A teacher interacts with students in a classroom at a United Nations-run school as a new school year begins as Palestinians ease the coronavirus disease (COVID-19) restrictions, at the Jabalia refugee camp in Gaza City, Saturday, Aug. 8, 2020. (Getty)

As children have shown to be less susceptible to the virus, many governments are now keen on reopening schools in the autumn. Moreover, many parents also want schools to reopen due to some of the inefficiencies associated with home schooling and parents of younger children are also fearing that their children aren’t getting the social interaction which is crucial at that age. The coronavirus has also exposed some of the discrepancies between private schooling and public schooling, as many teachers of the latter type of schools found it difficult to manage large class sizes, which dwarf those of private schools. Some public school families also lacked the tools for adequate long distance learning, such as fast Internet or up to date devices. This problem was much worse in developing states, as news reports from Lebanon stated that many students in public schools did not have good Internet that was needed for video classes. Finally, there is the question of home management and logistics, as the need for open schools will grow now that many offices are opening and many non-essential workers are going back to work. As such, if schools aren’t reopening and parents are asked to go back to their offices, there will be a new hassle of finding someone to take care of children during work hours. 
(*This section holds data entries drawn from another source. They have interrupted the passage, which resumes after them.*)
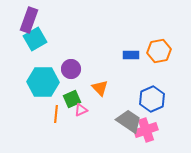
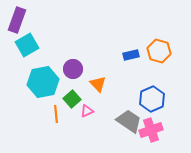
purple rectangle: moved 12 px left
cyan square: moved 8 px left, 6 px down
orange hexagon: rotated 25 degrees clockwise
blue rectangle: rotated 14 degrees counterclockwise
purple circle: moved 2 px right
cyan hexagon: rotated 12 degrees counterclockwise
orange triangle: moved 2 px left, 4 px up
green square: rotated 18 degrees counterclockwise
pink triangle: moved 6 px right, 1 px down
orange line: rotated 12 degrees counterclockwise
pink cross: moved 5 px right
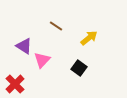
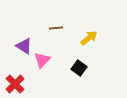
brown line: moved 2 px down; rotated 40 degrees counterclockwise
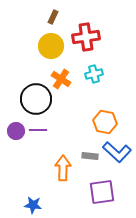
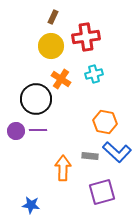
purple square: rotated 8 degrees counterclockwise
blue star: moved 2 px left
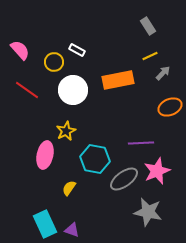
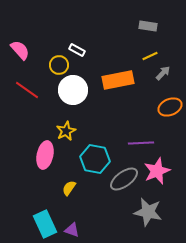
gray rectangle: rotated 48 degrees counterclockwise
yellow circle: moved 5 px right, 3 px down
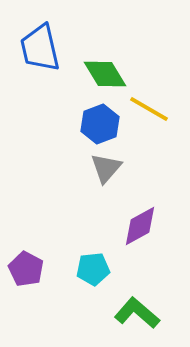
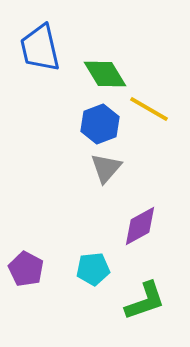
green L-shape: moved 8 px right, 12 px up; rotated 120 degrees clockwise
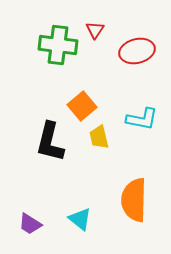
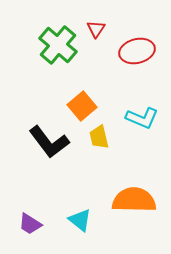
red triangle: moved 1 px right, 1 px up
green cross: rotated 33 degrees clockwise
cyan L-shape: moved 1 px up; rotated 12 degrees clockwise
black L-shape: moved 1 px left; rotated 51 degrees counterclockwise
orange semicircle: rotated 90 degrees clockwise
cyan triangle: moved 1 px down
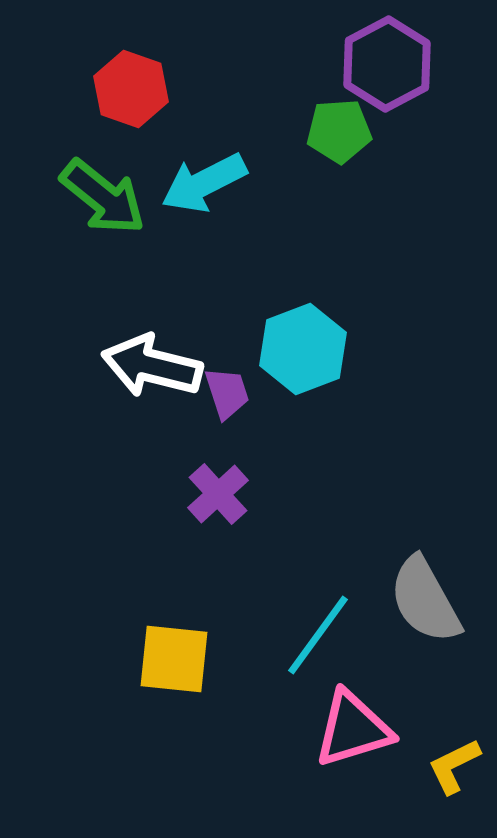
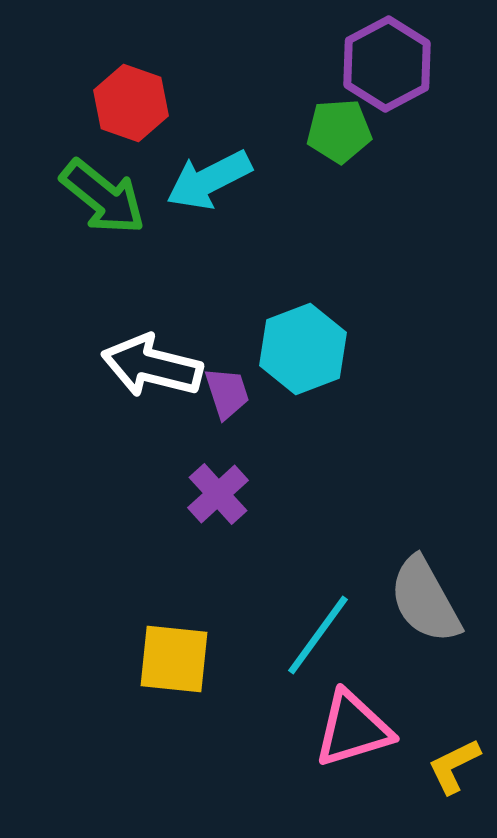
red hexagon: moved 14 px down
cyan arrow: moved 5 px right, 3 px up
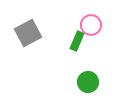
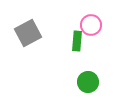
green rectangle: rotated 18 degrees counterclockwise
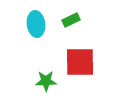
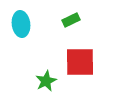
cyan ellipse: moved 15 px left
green star: rotated 25 degrees counterclockwise
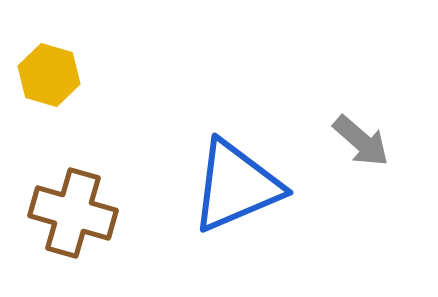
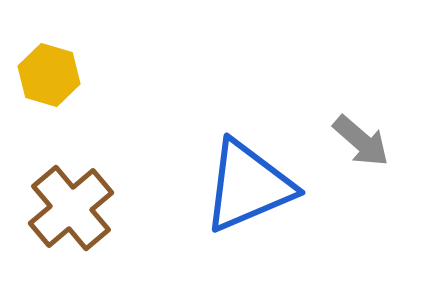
blue triangle: moved 12 px right
brown cross: moved 2 px left, 5 px up; rotated 34 degrees clockwise
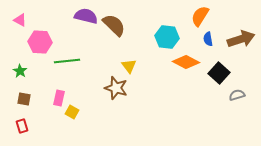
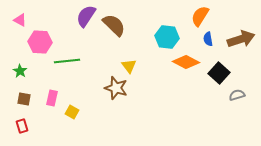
purple semicircle: rotated 70 degrees counterclockwise
pink rectangle: moved 7 px left
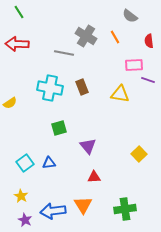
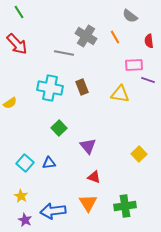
red arrow: rotated 135 degrees counterclockwise
green square: rotated 28 degrees counterclockwise
cyan square: rotated 12 degrees counterclockwise
red triangle: rotated 24 degrees clockwise
orange triangle: moved 5 px right, 2 px up
green cross: moved 3 px up
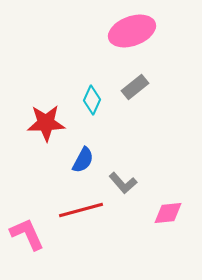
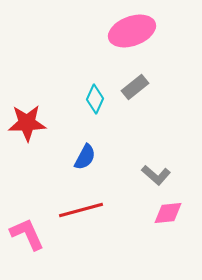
cyan diamond: moved 3 px right, 1 px up
red star: moved 19 px left
blue semicircle: moved 2 px right, 3 px up
gray L-shape: moved 33 px right, 8 px up; rotated 8 degrees counterclockwise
Overall, the question of whether or not to reopen schools is a difficult one, but thus far governments want to press on with the new academic year, while scientists are divided over the decision. Furthermore, if spikes in cases occur in the autumn then it would be difficult to pinpoint schools as the cause due to how hard it is to detect COVID-19 in largely asymptomatic children and the fact that more and more restrictions are being eased everyday, thus a spike can easily be blamed on the higher number of people going outside.